# What would you offer for this Compact?



## 853 (Feb 4, 2002)

What is a fair offer for this Frame/fork/headset/stem/seatpost?
...the owner wants $3600 for the complete bike (a bit steep I think, for an ultegra/dura-ace group), I prefer Campy and have a Record group ready for this bike. 

BTW, fit question - this is a 55cm - I am a hair under 5'10" and usually ride a 54cm bike.
any others my height - what size are you riding?


----------



## NealH (May 2, 2004)

Looks like its in very good shape, includes the Moots stem and seatpost, appears everything is DA except the crank, but regardless even 105 is better than anything Campy makes. Is it too high? I don't think so. If it fits, make a reasonable offer then take his counter. Its a Moots in the best tradition of Moots. You will have a bargain.


----------



## Darth Moots (Jun 7, 2009)

853 said:


> BTW, fit question - this is a 55cm - I am a hair under 5'10" and usually ride a 54cm bike.
> any others my height - what size are you riding?

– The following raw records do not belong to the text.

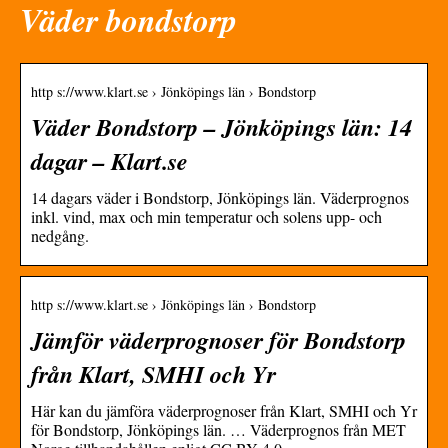
Väder bondstorp
http s://www.klart.se › Jönköpings län › Bondstorp
Väder Bondstorp – Jönköpings län: 14
dagar – Klart.se
14 dagars väder i Bondstorp, Jönköpings län. Väderprognos
inkl. vind, max och min temperatur och solens upp- och
nedgång.
http s://www.klart.se › Jönköpings län › Bondstorp
Jämför väderprognoser för Bondstorp
från Klart, SMHI och Yr
Här kan du jämföra väderprognoser från Klart, SMHI och Yr
för Bondstorp, Jönköpings län. … Väderprognos från MET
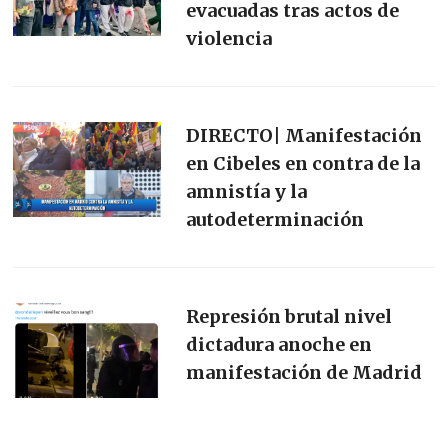
evacuadas tras actos de
violencia
DIRECTO| Manifestación
en Cibeles en contra de la
amnistía y la
autodeterminación
Represión brutal nivel
dictadura anoche en
manifestación de Madrid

I am also a hair under 5'10" and ride a 55 cm Vamoots.


----------



## 853 (Feb 4, 2002)

Everything is Ultegra 9 speed w/ a Dura-ace crank.
I just want the frame, post and stem.
I don't know what I would do w/ the other parts.
What would you offer for the Moots parts?

Looks like it might be a custom....54.5cm TT - head tube is also taller
The Handlebars sit about 3.5cm taller than what I am used too, at it's lowest setting.


----------